Après encore quelques oppositions d'arguments, bien que la majorité d'entre eux jugeait déjà plus judicieux de se reposer sur l'appui d'un puissant allié extérieur, même si ce dernier n'était pas des plus dignes de confiance, les Déchus acceptèrent de suivre Morcia jusqu'au Marchand de Sable, sur l'île de Béathla.
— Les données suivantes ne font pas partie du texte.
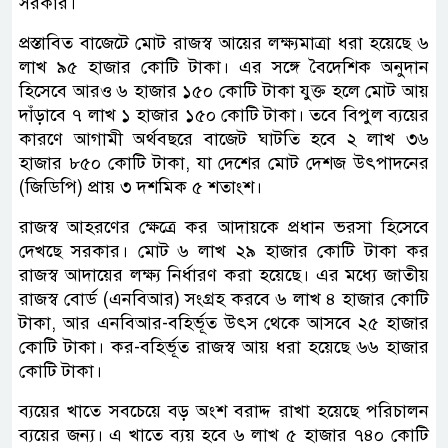
সরকার।
প্রস্তাবিত বাজেটে মোট রাজস্ব আয়ের লক্ষ্যমাত্রা ধরা হয়েছে ৬
লাখ ৯৫ হাজার কোটি টাকা। এর সঙ্গে বৈদেশিক অনুদান
হিসেবে আরও ৬ হাজার ১৫০ কোটি টাকা যুক্ত হলে মোট আয়
দাঁড়াবে ৭ লাখ ১ হাজার ১৫০ কোটি টাকা। তবে বিপুল ব্যয়ের
কারণে আগামী অর্থবছরে বাজেট ঘাটতি হবে ২ লাখ ৩৬
হাজার ৮৫০ কোটি টাকা, যা দেশের মোট দেশজ উৎপাদনের
(জিডিপি) প্রায় ৩ দশমিক ৫ শতাংশ।
রাজস্ব আহরণের ক্ষেত্রে কর আদায়কে প্রধান ভরসা হিসেবে
দেখছে সরকার। মোট ৬ লাখ ২৯ হাজার কোটি টাকা কর
রাজস্ব আদায়ের লক্ষ্য নির্ধারণ করা হয়েছে। এর মধ্যে জাতীয়
রাজস্ব বোর্ড (এনবিআর) সংগ্রহ করবে ৬ লাখ ৪ হাজার কোটি
টাকা, আর এনবিআর-বহির্ভূত উৎস থেকে আসবে ২৫ হাজার
কোটি টাকা। কর-বহির্ভূত রাজস্ব আয় ধরা হয়েছে ৬৬ হাজার
কোটি টাকা।
ব্যয়ের খাতে সবচেয়ে বড় অংশ বরাদ্দ রাখা হয়েছে পরিচালন
ব্যয়ের জন্য। এ খাতে ব্যয় হবে ৬ লাখ ৫ হাজার ৭৪০ কোটি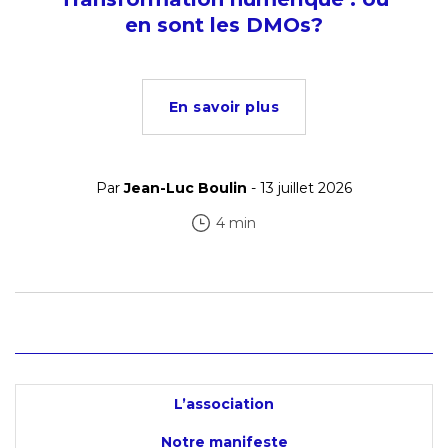
en sont les DMOs?
En savoir plus
Par
Jean-Luc Boulin
- 13 juillet 2026
4 min
L’association
Notre manifeste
Seule Abélianne continua à manifester son refus d'user des moyens offerts par un trafiquant de rêve irisé, avec une certaine véhémence, ce qui ne lui ressemblait guère. La jeune femme avait bien davantage de taire son avis, surtout si il divergeait de ceux des autres. Cette manière qu'elle eut de farouchement s'opposer étonna ses compagnons et certains comprirent que ça devait particulièrement lui tenir à cœur. Seul Ysandre se doutait de l'étendue de ce qui la dérangeait tant dans cette affaire et savait pourquoi mais il savait également que tenter de s'infiltrer dans le palais royal de Tikkr'eth avec leurs seules connaissances aurait été parfaitement suicidaire, une opinion que partageait le reste des Déchus, y compris Gaëlan.
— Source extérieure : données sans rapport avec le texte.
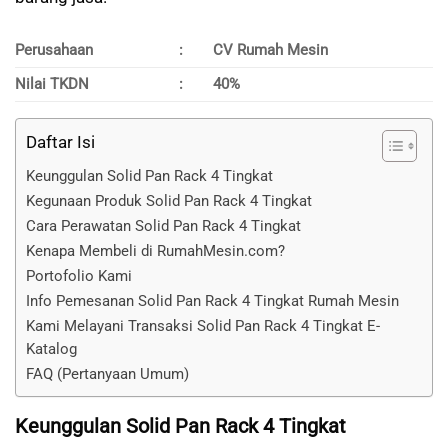
Perusahaan
:
CV Rumah Mesin
Nilai TKDN
:
40%
Daftar Isi
Keunggulan Solid Pan Rack 4 Tingkat
Kegunaan Produk Solid Pan Rack 4 Tingkat
Cara Perawatan Solid Pan Rack 4 Tingkat
Kenapa Membeli di RumahMesin.com?
Portofolio Kami
Info Pemesanan Solid Pan Rack 4 Tingkat Rumah Mesin
Kami Melayani Transaksi Solid Pan Rack 4 Tingkat E-
Katalog
FAQ (Pertanyaan Umum)
Keunggulan Solid Pan Rack 4 Tingkat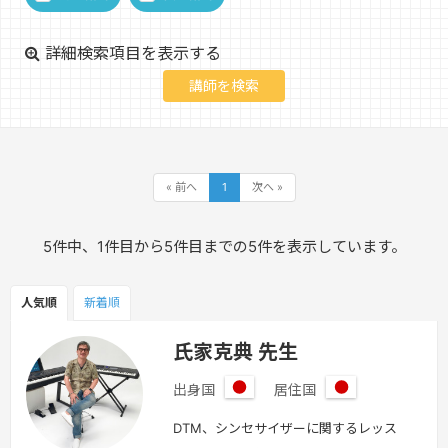
詳細検索項目を表示する
« 前へ
1
次へ »
5件中、1件目から5件目までの5件を表示しています。
人気順
新着順
氏家克典 先生
出身国
居住国
日
日
本
本
DTM、シンセサイザーに関するレッス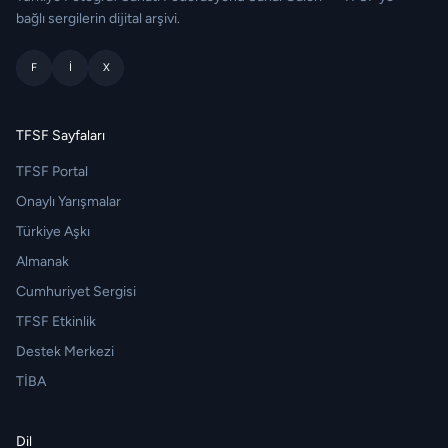
bağlı sergilerin dijital arşivi.
F
I
X
TFSF Sayfaları
TFSF Portal
Onaylı Yarışmalar
Türkiye Aşkı
Almanak
Cumhuriyet Sergisi
TFSF Etkinlik
Destek Merkezi
TİBA
Dil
Il était plus surprenant pour eux de voir Abélianne s'accrocher à son refus de la sorte, elle qui paraissait toujours pencher du côté de la raison, alors que tout indiquait que le plus judicieux dans leur situation était d'accepter l'aide intéressée du Marchand de Sable, mais, face à l'insistance de ses camarades, elle céda.Après tout, elle n'avait aucun argument concret pour convaincre ses compagnons, seulement un traumatisme qu'elle ne se sentait pas capable d'évoquer, et le temps qu'elle gaspillait en s'obstinant dans son refus était un temps qu'ils ne pouvaient pas utiliser pour tenter de libérer Manolis. Par ailleurs, on lui avait toujours appris que ses émotions passaient en second, qu'il valait toujours mieux privilégier la raison, et l'éducation de ses parents dictait encore une partie de sa manière de penser, même si elle cherchait à s'en libérer.
Malgré son avis, elle ne fit pas davantage d'histoire et suivit ses compagnons, silencieuse et les épaules contractées, le sourire lumineux et le contact de la main d'Ysandre ne suffisant pas à chasser toute sa détresse.
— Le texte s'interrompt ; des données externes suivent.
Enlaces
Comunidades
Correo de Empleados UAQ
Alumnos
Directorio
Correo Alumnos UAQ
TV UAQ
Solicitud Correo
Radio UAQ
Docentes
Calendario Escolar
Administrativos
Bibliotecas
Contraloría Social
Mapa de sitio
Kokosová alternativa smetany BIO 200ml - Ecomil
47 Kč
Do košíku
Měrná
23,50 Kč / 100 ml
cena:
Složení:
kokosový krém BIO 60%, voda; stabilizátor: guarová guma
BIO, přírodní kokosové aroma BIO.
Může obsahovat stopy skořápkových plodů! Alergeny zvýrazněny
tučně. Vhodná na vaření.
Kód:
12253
Tous ses compagnons cherchèrent à la rassurer en lui affirmant que ce n'était pas car ils acceptaient sa proposition que cela signifiait qu'ils accordaient leur confiance au Marchand de Sable – cette affaire d'alliance et de retour de faveur les poussait tous à la méfiance – pas plus qu'ils ne l'accordaient à Moïra.
Pour une raison ou une autre, la mercenaire et quelques uns de ses hommes les accompagnèrent, peut-être pour s'assurer que les Déchus se rendraient bien à ce rendez-vous ou n'essayaient pas d'échapper à l'accord soumis par le Marchand de Sable par la force,possibilité à laquelle certains avaient effectivement songé,notamment Lysange, Torrie et Nigel. Cette escorte ne contribuait nullement à les détendre et à les persuader de se fier au moins un minimum au Marchand de Sable.
Guidés par la taciturne Morcia, ils utilisèrent le passage de Port Tuath pour se rendre à Zanthyrie, le port le plus proche de Béathla.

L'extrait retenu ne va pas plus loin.